== Task to complete ==
Below are records; count the lines that contain "element" and state only that count.

Pixel coordinate grounding data
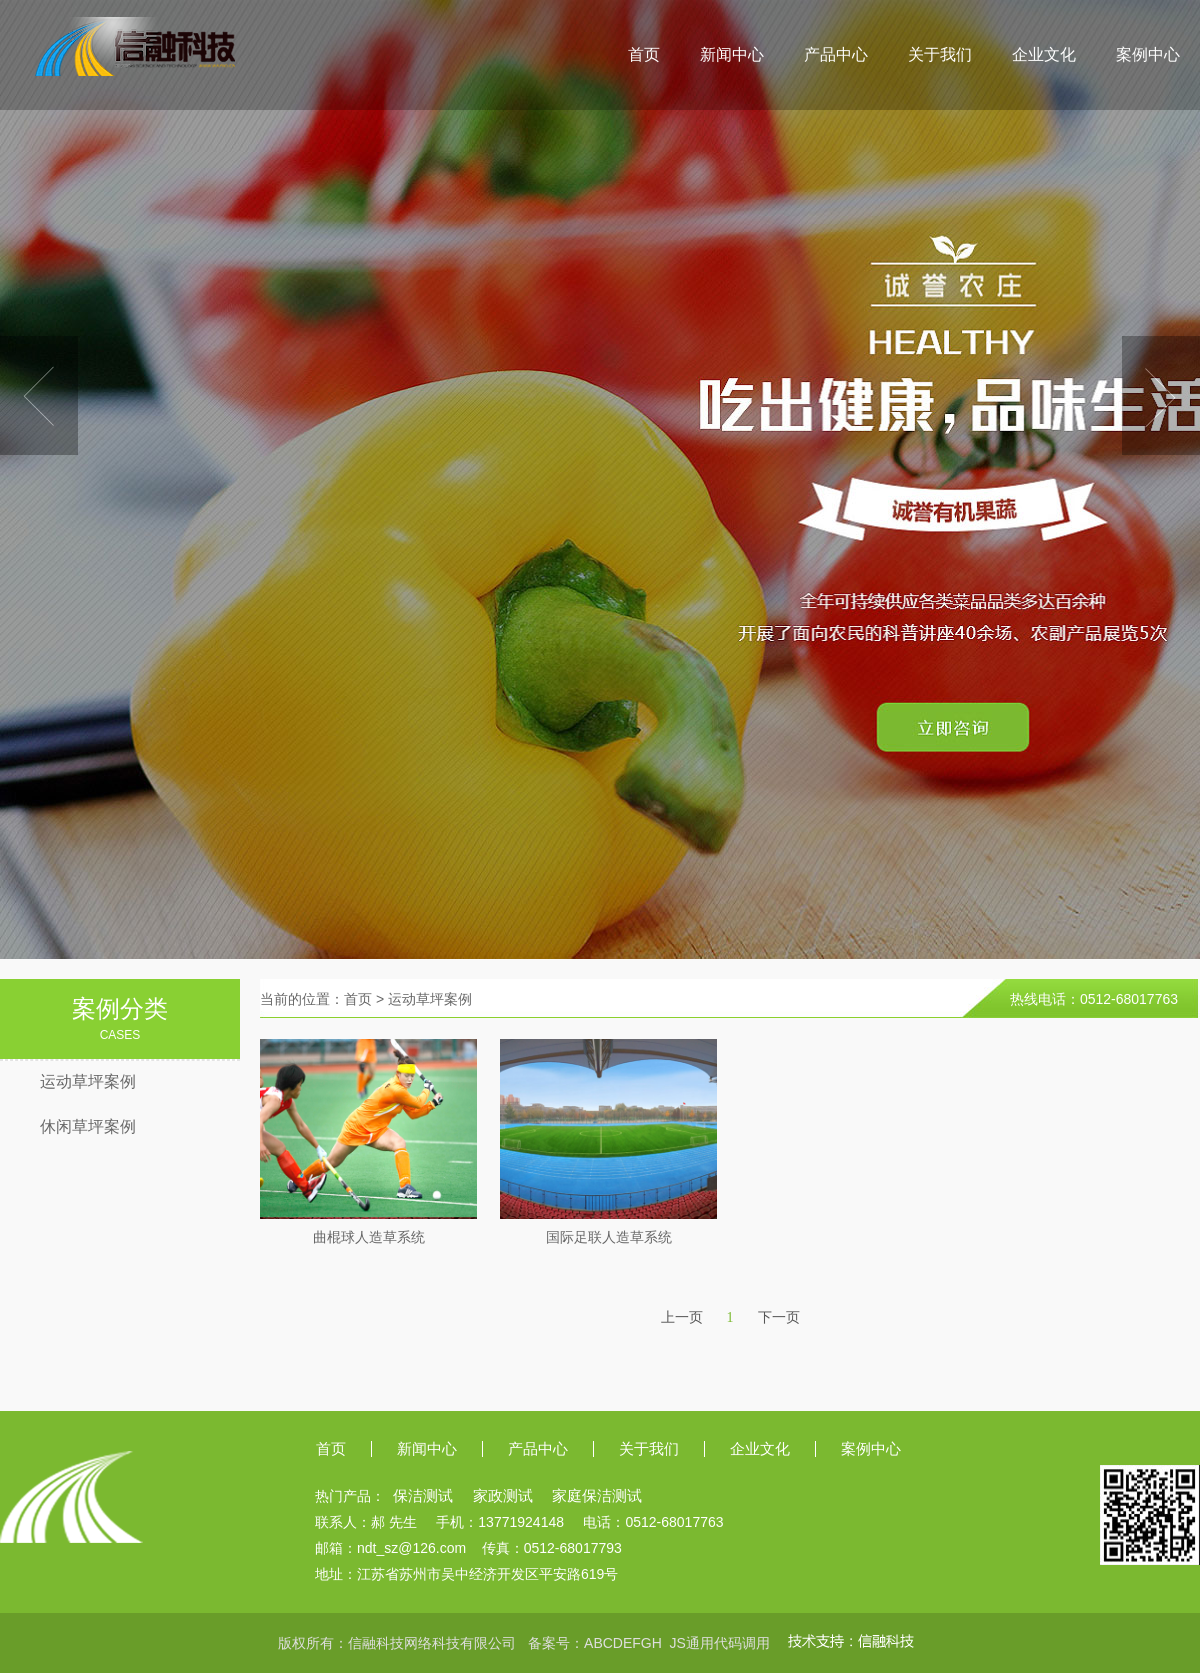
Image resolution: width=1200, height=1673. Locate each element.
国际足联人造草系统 (609, 1237)
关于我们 (940, 54)
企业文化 (1044, 54)
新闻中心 (732, 54)
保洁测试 (423, 1495)
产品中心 (836, 54)
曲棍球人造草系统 (369, 1237)
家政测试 (503, 1495)
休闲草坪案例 (88, 1126)
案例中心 (1148, 54)
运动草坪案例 (88, 1081)
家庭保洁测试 (597, 1495)
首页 (644, 54)
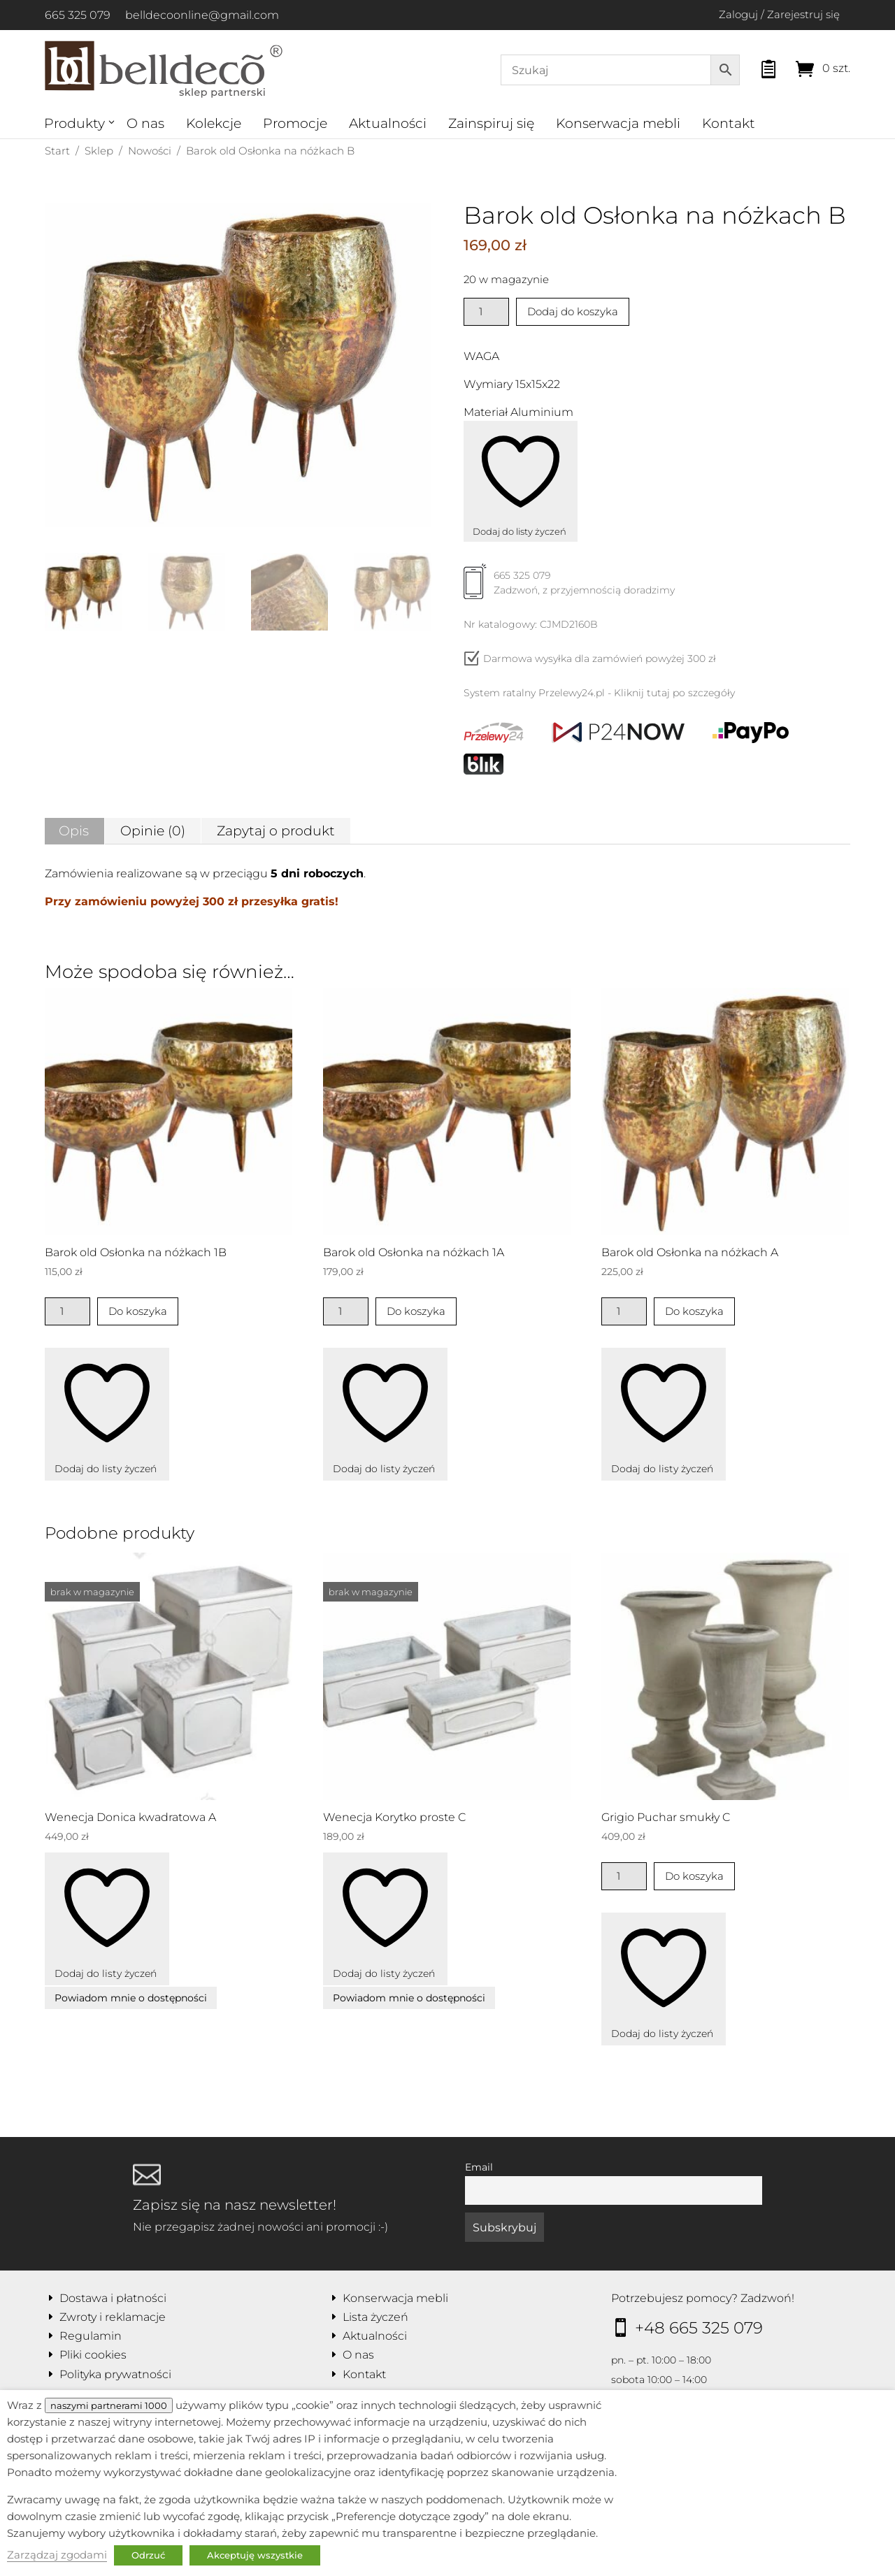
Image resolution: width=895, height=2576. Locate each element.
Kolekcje (213, 123)
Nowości (149, 150)
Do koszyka (137, 1311)
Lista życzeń (375, 2317)
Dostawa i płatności (112, 2298)
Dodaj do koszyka (572, 311)
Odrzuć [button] (148, 2555)
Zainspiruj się (491, 123)
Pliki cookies (93, 2354)
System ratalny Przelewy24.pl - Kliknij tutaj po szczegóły (599, 692)
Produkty (74, 123)
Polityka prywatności (115, 2374)
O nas (145, 123)
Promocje (295, 123)
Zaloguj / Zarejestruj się (779, 14)
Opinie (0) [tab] (152, 831)
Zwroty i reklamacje (112, 2317)
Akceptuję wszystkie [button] (255, 2555)
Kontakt (728, 123)
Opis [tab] (74, 831)
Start (57, 150)
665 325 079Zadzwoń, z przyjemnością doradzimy (569, 587)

== Answer to this problem ==
2